In 1998 Vianney Halter launched a perpetual calendar in a form never seen before: the Antiqua, a real UFO in the world of horology who had remained (other than a few tests in the 1970s) true to traditional forms.
|Vianney Halter Antiqua photo courtesy of Gary G|
In 2000 Richard Mille launched its first watch in what seemed like a classical tonneau case but featuring many novel design elements, 2003 saw the arrival of Harry Winston’s Opus 3 made by Vianney Halter and from there on the likes of MB&F and Urwerk hit the collective radars followed by many other brands, this time with no horological substance confusing avant garde designs with gimmicks!
|MB&F Horological Machine 2||Urwerk 103|
Vacheron Constantin may be close 260 years old but it has managed to survive so long because it has adapted to its era and without being completely disruptive some designs have been quite avant garde and bold. May it be the two limited edition Malte Tourbillons, the Sputnik made for the Russian market, the amazing Masks series or the Quai de l’ile model line which may seem traditional today but just 5 years ago at its launch in 2008 had taken the community aback with its modern look.
|Sputnik||Metiers d'Art Les Masques|
The major economic meltdown the world has been witnessing since 2008 has obviously had an impact on the watch industry.

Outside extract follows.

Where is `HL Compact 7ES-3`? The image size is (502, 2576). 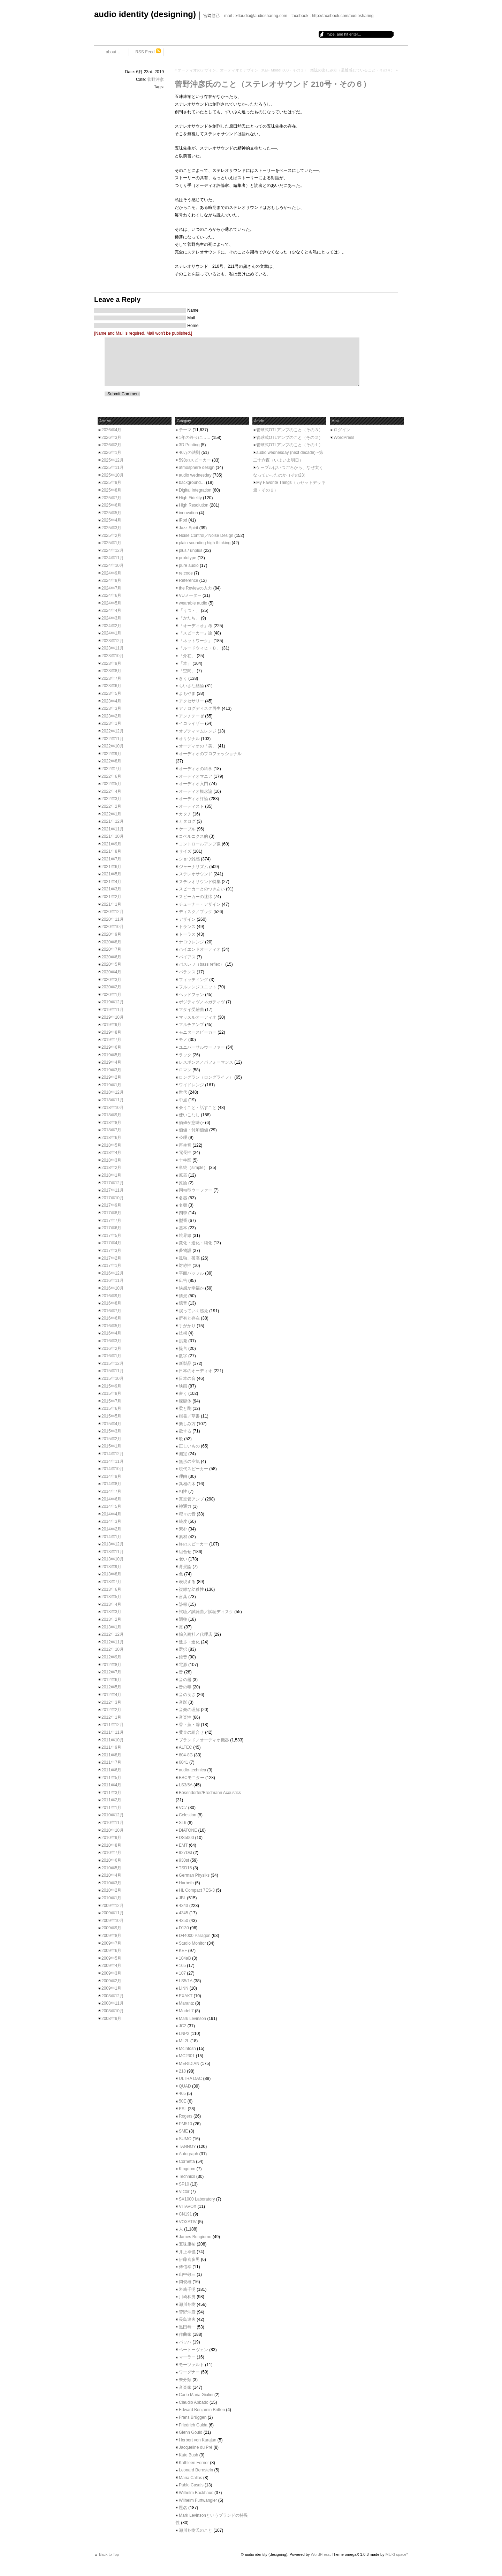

Clients seem to be looking for reassurance in their purchases turning to less complicated yet classical watches but is this a back to the roots and the pre 2000 situation or will we be seeing a mix? Only time will tell
I agree completly on the topics Manufacture, Finish , Complications, Size, Techniques and materials, great writing, very insightful ! On the size I see an important year: 1993 with Panerai and Royal Oak Offshore. Their success took a litlle time but one must admit that they were very successful in the end. I regret the new standard in 40/42mm for my small wrist but things evolve, I am confident to see more offer for smaller wrists in 36mm :) . 1993 is also important because of Lange came in.
On the design you are so right to talk about Vianney's amazing Antiqua, I would add that the whole new world of independant appeared: You quote Richard Mille which is imho a very important step for futuristic creations in 2001. In a more classical design, FP.Journe also made some marvellous creations and were success story. Even if the story is not such a good example, there were already Gerald Genta and Franck Müller in the 90s, Dubuis also contributed to high horology etc etc All these independant have an advantage, they are very free to create what they want when they start and that gave a huge boost to innovative watchmaking and creative design.
Communication have also evolved a lot too, not only the technical part, your presence and your appreciation among collector is a great proof :) , internet, new way to communicate, many things happened, and basically internet. Vacheron woke up after a quiet period in the eighties imho in the 90s Vacheron came back and really "exploded" with creativity in the 2000s. For me definitely the high ned brand that evolved the most, and in the best direction.